Par ailleurs, tu évoques le Copyright Madness, mais le domaine public pourrait aussi être un moyen de lutter contre les pires dérapages de la propriété intellectuelle. On a vu par exemple récemment des laboratoires pharmaceutiques déposer valablement des brevets en Australie sur les gènes responsables du cancer du sein, ce qui est absolument terrifiant puisque cela signifie que tout chercheur qui voudra mettre au point un remède devra leur verser des royalties. Aux États-Unis, Monsanto a relancé une offensive en justice pour empêcher des agriculteurs de replanter des semences de variétés brevetées et l’entreprise semble en passe de l’emporter.
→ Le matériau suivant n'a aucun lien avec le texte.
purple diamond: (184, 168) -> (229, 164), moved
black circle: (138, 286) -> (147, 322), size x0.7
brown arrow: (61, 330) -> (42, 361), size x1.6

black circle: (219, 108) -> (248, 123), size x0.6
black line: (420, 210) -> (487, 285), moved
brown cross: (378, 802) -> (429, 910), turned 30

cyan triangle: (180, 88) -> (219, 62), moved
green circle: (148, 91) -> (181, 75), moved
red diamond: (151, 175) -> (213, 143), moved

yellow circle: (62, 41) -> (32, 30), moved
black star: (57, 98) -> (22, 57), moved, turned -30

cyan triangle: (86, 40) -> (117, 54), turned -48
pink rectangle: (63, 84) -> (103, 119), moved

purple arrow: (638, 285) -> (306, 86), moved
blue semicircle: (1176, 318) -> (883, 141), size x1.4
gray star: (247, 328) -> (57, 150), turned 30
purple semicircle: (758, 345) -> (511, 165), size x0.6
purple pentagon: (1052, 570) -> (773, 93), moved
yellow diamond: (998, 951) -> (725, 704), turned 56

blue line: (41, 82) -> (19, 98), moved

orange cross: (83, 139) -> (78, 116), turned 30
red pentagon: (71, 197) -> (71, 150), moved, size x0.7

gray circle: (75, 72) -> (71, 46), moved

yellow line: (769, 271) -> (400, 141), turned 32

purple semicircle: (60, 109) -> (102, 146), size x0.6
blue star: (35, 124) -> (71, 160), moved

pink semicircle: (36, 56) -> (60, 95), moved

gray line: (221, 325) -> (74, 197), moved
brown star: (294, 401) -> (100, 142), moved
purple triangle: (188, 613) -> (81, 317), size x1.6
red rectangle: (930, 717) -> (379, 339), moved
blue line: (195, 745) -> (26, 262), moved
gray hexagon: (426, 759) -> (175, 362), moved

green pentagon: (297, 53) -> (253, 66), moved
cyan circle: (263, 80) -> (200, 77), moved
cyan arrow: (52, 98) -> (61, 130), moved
Cela peut avoir des conséquences dramatiques au niveau mondial.

Ces dérives ont un lien avec le domaine public, parce que celui-ci ne contient pas seulement les œuvres anciennes, mais aussi tout ce qui ne devrait pas pouvoir faire l’objet d’une appropriation exclusive. Cela vaut pour certains éléments de la Culture, mais aussi pour des choses aussi essentielles que le génome humain ou les semences.

Le domaine public devrait être le bouclier qui protège tous ces éléments fondamentaux de la folie de l’appropriation, mais c’est à nous de le promouvoir et de le faire vivre pour qu’il puisse remplir ce rôle.

Je crois qu’on ne peut pas trouver de meilleure conclusion ! Merci à toi, Calimaq.